I don't see who'd bother setting up the 2. if they can send local cross-storage instructions munged into setCaptureHandleConfig().

  1. This communication channel would be single-direction, which is why it would not be as useful, which is why applications would generally need something more. (It's also in the already available direction - that in which pixels flow.)
  2. BroadcastChannel and shared workers are still a thing.
  3. Natural users of REST-like approaches would be those who already have a shared login identity for the user and communicate other state, e.g. "user changed preferences" or "user logged out".

but seems deserving of a proper solution, not a hack like this.

I think this is a proper solution, and NOT a "hack".

I've not been impressed by other use cases mentioned offline, which included getting info to the capturer in time for the proposed "conditional focus" API.

I am sorry to hear that you were unimpressed. But I maintain that these are important use-cases, and I know Web-developers who would attest as much.

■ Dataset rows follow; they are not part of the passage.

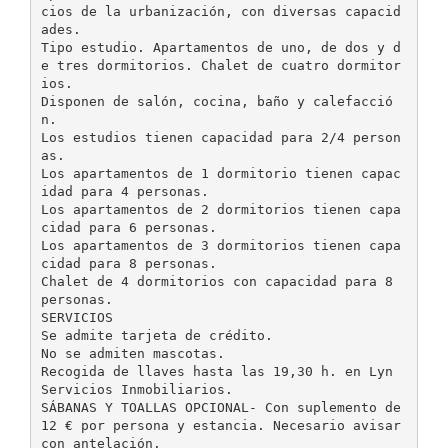
cios de la urbanización, con diversas capacid
ades.
Tipo estudio. Apartamentos de uno, de dos y d
e tres dormitorios. Chalet de cuatro dormitor
ios.
Disponen de salón, cocina, baño y calefacció
n.
Los estudios tienen capacidad para 2/4 person
as.
Los apartamentos de 1 dormitorio tienen capac
idad para 4 personas.
Los apartamentos de 2 dormitorios tienen capa
cidad para 6 personas.
Los apartamentos de 3 dormitorios tienen capa
cidad para 8 personas.
Chalet de 4 dormitorios con capacidad para 8
personas.
SERVICIOS
Se admite tarjeta de crédito.
No se admiten mascotas.
Recogida de llaves hasta las 19,30 h. en Lyn
Servicios Inmobiliarios.
SÁBANAS Y TOALLAS OPCIONAL- Con suplemento de
12 € por persona y estancia. Necesario avisar
con antelación.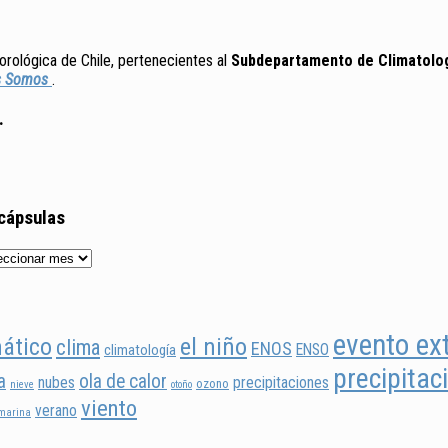
rológica de Chile, pertenecientes al
Subdepartamento de Climatologí
s Somos
.
.
 cápsulas
evento ex
ático
el niño
clima
ENOS
ENSO
climatología
precipitac
a
ola de calor
nubes
precipitaciones
ozono
nieve
otoño
viento
verano
 marina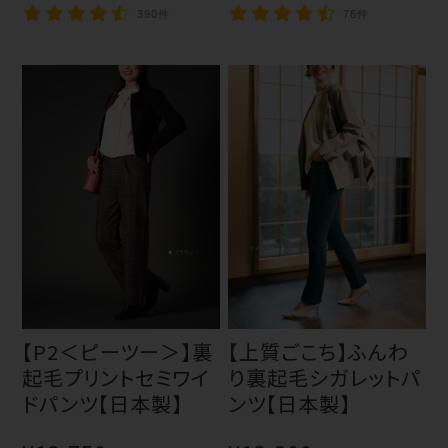
390件
76件
【P2＜ピーツー＞】裏
【上質ごこち】ふんわ
起毛プリントセミワイ
り裏起毛シガレットパ
ドパンツ【日本製】
ンツ【日本製】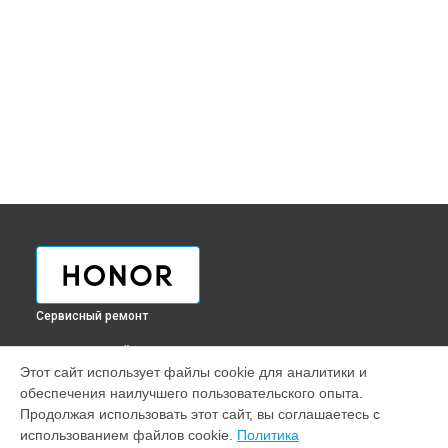
Сервисный ремонт
ВЫБЕРИ СВОЙ ГОРОД
Этот сайт использует файлы cookie для аналитики и
Ремонт телефона 10 Honor в
Краснодаре
обеспечения наилучшего пользовательского опыта.
Ремонт телефона 10 Honor в
Ростове-на-Дону
Продолжая использовать этот сайт, вы соглашаетесь с
Ремонт телефона 10 Honor в
Нижнем Новгороде
использованием файлов cookie.
Политика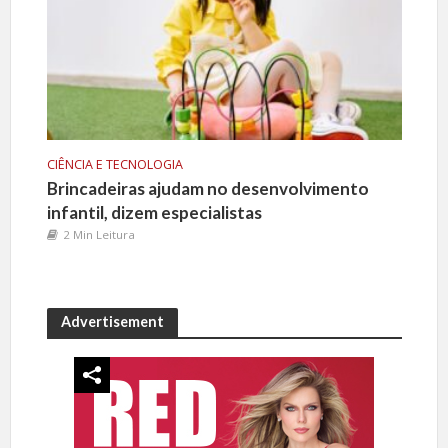
CIÊNCIA E TECNOLOGIA
Brincadeiras ajudam no desenvolvimento
infantil, dizem especialistas
2 Min Leitura
Advertisement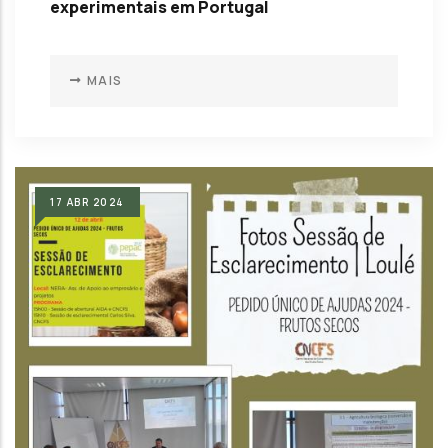
experimentais em Portugal
MAIS
17
ABR
2024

Maybe a shared controller object like in #12 (comment) could bring these things together?

I don't see how that would work. (Also, controller does not have support in the WG at the moment.)

I'd prefer single-use to start.

What information could theoretically change your mind?

eladalon1983 commented 2 years ago

Issue #35 discusses another use-case for calling setCaptureHandleConfig() multiple times - hinting about encoding. (Note that captured pages can switch between text and video on the fly; for example, if PowerPoint is used and then a fullscreen video is shown, then back to text, then rinse and repeat.)

@aboba, is my Microsoft interested in this use-case?

miketaylr commented 2 years ago
  • BroadcastChannel and shared workers are still a thing.

It's worth noting that these are moving towards communicating across StorageKeys, not origins. See https://github.com/wanderview/quota-storage-partitioning/blob/main/explainer.md#communication-apis, https://github.com/whatwg/html/issues/5803#issuecomment-1040699222, etc.

eladalon1983 commented 2 years ago
  • BroadcastChannel and shared workers are still a thing.

It's worth noting that these are moving towards communicating across StorageKeys, not origins. See https://github.com/wanderview/quota-storage-partitioning/blob/main/explainer.md#communication-apis, whatwg/html#5803 (comment), etc.

I have some concerns about that. I'll reach out internally to discuss.

jan-ivar commented 2 years ago

Can you clarify what you mean by "cross-storage"? I'm not familiar with that term..

@yoavweiss Sorry I meant cross-origin in the brave new world of storage partitioning (chrome, firefox, safari) which @miketaylr later linked to (thanks!) This will break the mailman iframe pattern.

If I have missed the part of BroadcastChannel.postMessage's specification that forbids cross-tab communication, as of 2022-03-14, please help inform me.

Not cross-tab, but cross-origin. The opening paragraph on BroadcastChannel: "Pages on a single origin opened by the same user in the same user agent but in different unrelated browsing contexts sometimes need to send notifications to each other"

eladalon1983 commented 2 years ago

Not cross-tab, but cross-origin. The opening paragraph on BroadcastChannel: "Pages on a single origin opened by the same user in the same user agent but in different unrelated browsing contexts sometimes need to send notifications to each other"

We have discussed before how embedding a cooperating cross-origin "mailman" iframe could bypass the cross-origin restriction. (And in this context Storage Partitioning was brought up.)

jan-ivar commented 2 years ago

... This will break the mailman iframe pattern.